Volunteers after Pearl Harbor
Reynold volunteered for Army duty a month after the Dec. 7, 1941, Pearl Harbor raid. He was soon selected for an Officer Candidate School at Fort Benning, Georgia. After several training camp stints, he was assigned to the 120th Infantry Regiment, which became a part of the reorganized 30th Division.
Next came Army maneuvers in Tennessee, where his units were credited with “knocking out enemy battalions.” It was a part of two years of intensive training and equipping, preparing them for what they eventually would face.
In February 1944, the 30th Divison embarked on a convoy for England. Its units included several regiments of infantry, a tank battalion, a tank destroyer battalion, an anti-aircraft battalion, four battalions of field artillery, a signal company, a medical company and the headquarters organization.
The ships bearing Erichson’s 120th Infantry Regiment sailed up the Clyde River to Glasgow, Scotland, past the big shipyards that had built Britain’s ocean liners and were now busy, despite bombings, in the building of more of its ships designed for combat or for hauling cargo or troops.

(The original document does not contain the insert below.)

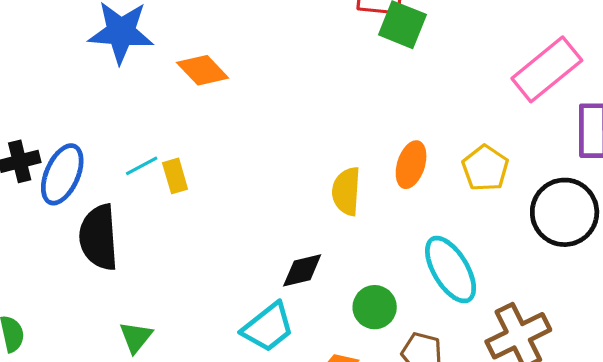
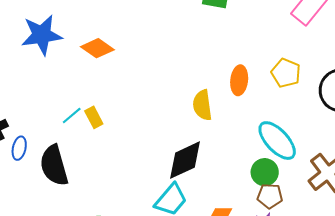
blue ellipse: (62, 174) -> (19, 148), moved, size x0.6
black diamond: (302, 270) -> (185, 160), size x1.5
green circle: (375, 307) -> (265, 172), moved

Other units landed at Liverpool and Bristol further south. By April the Division was assembled together in a training area north of the London suburbs, at Chesham.
Adjusting to wartime Britain
The official history of the 30th Division comments that the men “adjusted themselves to the wartime weakness of British beer... and the endless pitfalls of trying to keep warm in the wintertime without central heating.”
They sense they were closer to the war, as they were in a land being bombed. They restored their fine edge of endurance by marching and marching.
Artillery practice firing was hampered by the limited range.
As the calendar moved closer to June, Erichson and his regiment could see more and more rows of tanks, trucks and mountains of tarpaulin-covered supplies being accumulated for the invasion.
But when D-Day arrived on June 6, the 30th Division was still held in reserve in Southampton.
The main body came ashore at Omaha Beach, on the night of June 13-14, led by Erichson’s 120th Infantry. The only casualties in the crossing or landing came when an LST (landing ship, tank) carrying some of the guns and personnel of the division’s artillery battalion struck a mine that had been laid the previous night by German E-boats.
The ship survived, but 30 men were lost and several of the artillery pieces were damaged.
Once ashore and past the shallow beachhead, the 30th found itself immediately involved in heavy fighting.